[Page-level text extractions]
==*==
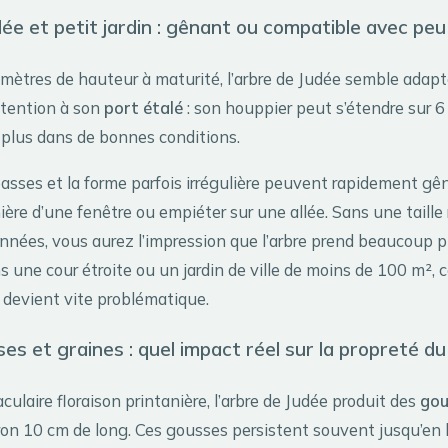
ée et petit jardin : gênant ou compatible avec peu
 mètres de hauteur à maturité, l’arbre de Judée semble adapt
ttention à son
port étalé
: son houppier peut s’étendre sur 6
e plus dans de bonnes conditions.
asses et la forme parfois irrégulière peuvent rapidement gên
ère d’une fenêtre ou empiéter sur une allée. Sans une taille 
années, vous aurez l’impression que l’arbre prend beaucoup p
 une cour étroite ou un jardin de ville de moins de 100 m², 
 devient vite problématique.
es et graines : quel impact réel sur la propreté du 
culaire floraison printanière, l’arbre de Judée produit des
gou
iron 10 cm de long. Ces gousses persistent souvent jusqu’en 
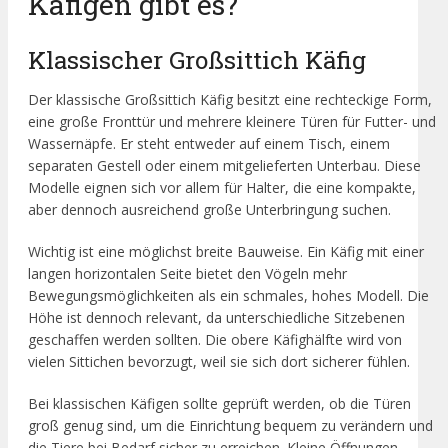
Käfigen gibt es?
Klassischer Großsittich Käfig
Der klassische Großsittich Käfig besitzt eine rechteckige Form,
eine große Fronttür und mehrere kleinere Türen für Futter- und
Wassernäpfe. Er steht entweder auf einem Tisch, einem
separaten Gestell oder einem mitgelieferten Unterbau. Diese
Modelle eignen sich vor allem für Halter, die eine kompakte,
aber dennoch ausreichend große Unterbringung suchen.
Wichtig ist eine möglichst breite Bauweise. Ein Käfig mit einer
langen horizontalen Seite bietet den Vögeln mehr
Bewegungsmöglichkeiten als ein schmales, hohes Modell. Die
Höhe ist dennoch relevant, da unterschiedliche Sitzebenen
geschaffen werden sollten. Die obere Käfighälfte wird von
vielen Sittichen bevorzugt, weil sie sich dort sicherer fühlen.
Bei klassischen Käfigen sollte geprüft werden, ob die Türen
groß genug sind, um die Einrichtung bequem zu verändern und
die Tiere bei Bedarf sicher zu erreichen. Kleine Öffnungen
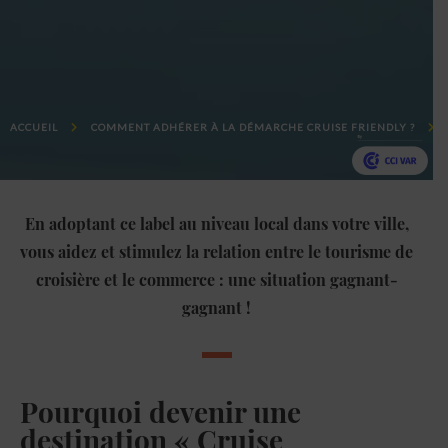
ACCUEIL
COMMENT ADHÉRER À LA DÉMARCHE CRUISE FRIENDLY ?
En adoptant ce label au niveau local dans votre ville,
vous aidez et stimulez la relation entre le tourisme de
croisière et le commerce : une situation gagnant-
gagnant !
Pourquoi devenir une
destination « Cruise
==*==
What is needed is an exact printout of every line from the one with "En adoptant ce" through the end of the data, including both, and nothing more.

En adoptant ce label au niveau local dans votre ville,
vous aidez et stimulez la relation entre le tourisme de
croisière et le commerce : une situation gagnant-
gagnant !
Pourquoi devenir une
destination « Cruise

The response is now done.